Una volta passata la boa, prua sulla Giraglia, una tratta che ogni volta fa storia a sé. L’anno scorso l’obiettivo era non approcciarla da lontano con una strambata sola, ma con due per fare meno strada, visto che era prevista una piccola rotazione del vento a sinistra e strambare tardi voleva dire tornare indietro. Quindi abbiamo affrontato il passaggio come se fosse lo stacchetto di un bastone e abbiamo guadagnato molto, senza mai fermarci.

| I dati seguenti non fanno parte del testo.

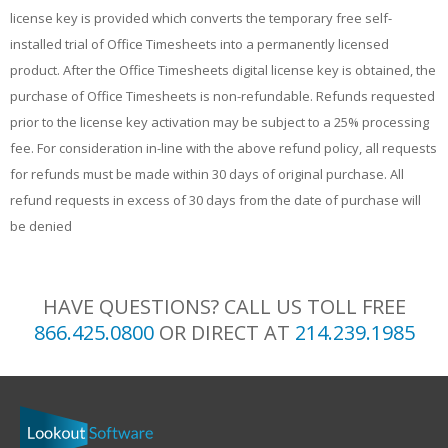
license key is provided which converts the temporary free self-
installed trial of Office Timesheets into a permanently licensed
product. After the Office Timesheets digital license key is obtained, the
purchase of Office Timesheets is non-refundable. Refunds requested
prior to the license key activation may be subject to a 25% processing
fee. For consideration in-line with the above refund policy, all requests
for refunds must be made within 30 days of original purchase. All
refund requests in excess of 30 days from the date of purchase will
be denied
HAVE QUESTIONS? CALL US TOLL FREE
866.425.0800
OR DIRECT AT
214.239.1985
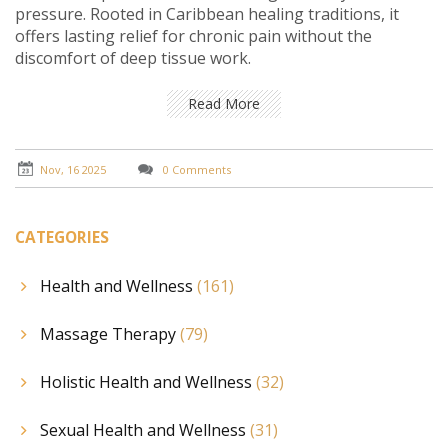
pressure. Rooted in Caribbean healing traditions, it
offers lasting relief for chronic pain without the
discomfort of deep tissue work.
Read More
Nov, 16 2025
0 Comments
CATEGORIES
Health and Wellness
(161)
Massage Therapy
(79)
Holistic Health and Wellness
(32)
Sexual Health and Wellness
(31)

Da lì, è iniziata la discesa verso l’Elba. Ormai è la terza 151 Miglia che affronto e ho capito che l’Elba è come un enorme magnete: per quanto ci vuoi passare lontano, il vento e il mare ti spingono sempre verso di lei. Invece di evitarla e rischiare di passare 50 miglia lontano, meglio farsi attrarre e sfruttare al meglio le raffiche. L’anno scorso c’era un po’ di gradiente dall’isola e un po’ di termica notturna, siamo rimasti sempre con vento ed è andata molto bene, visto che non ci siamo mai fermati.
È chiaro che passare di notte o alle sette del mattino, cambia tutto e in questo noi Maxi siamo avvantaggiati rispetto al resto della flotta. Le barche più piccole sarebbero competitive nella classifica overall in una situazione di gradiente molto forte, ma con un regime di alta pressione, c’è poca speranza di evitare la bonaccia.
Passate le Formiche, arriva l’ultima tratta, mai scontata. Punti lo Sparviero, ti senti tranquillo, ma non è così. Spesso conviene fare una rotta verso terra, una sorta di arco, perché c’è molta più pressione. Si fa più strada, ma più velocemente, con la VMG a salire. È una scelta poco intuitiva - e bisogna essere bravi a capire quando farla - perché ti viene da andare dritto, ma così si rischia di uscire dalla pressione.
Dopo lo Sparviero, emotivamente sai che la regata sta per finire, ma anche nell’ultimo miglio e mezzo, ci sono tantissime trappole. Nel 2018 perdemmo al fotofinish con Pendragon e anche l’anno scorso, pur sapendo che eravamo in vantaggio su Rambler nella classifica con i compensi, a bordo c’era molta tensione, proprio perché sapevamo che poteva succedere di tutto. Anche perché quando siamo passati noi c’era un residuo della termica di terra e ampie zone senza vento.
Appena tagli la linea del traguardo è sempre una sensazione strana. Se mi dicessero, vai, torna sulla partenza e rifalla subito, non esiterei un istante, perché è davvero una regata spettacolare. Mi piace talmente tanto che un giorno spero di poterla fare con una barca d’epoca, un gruppo di amici e una cambusa ben fornita.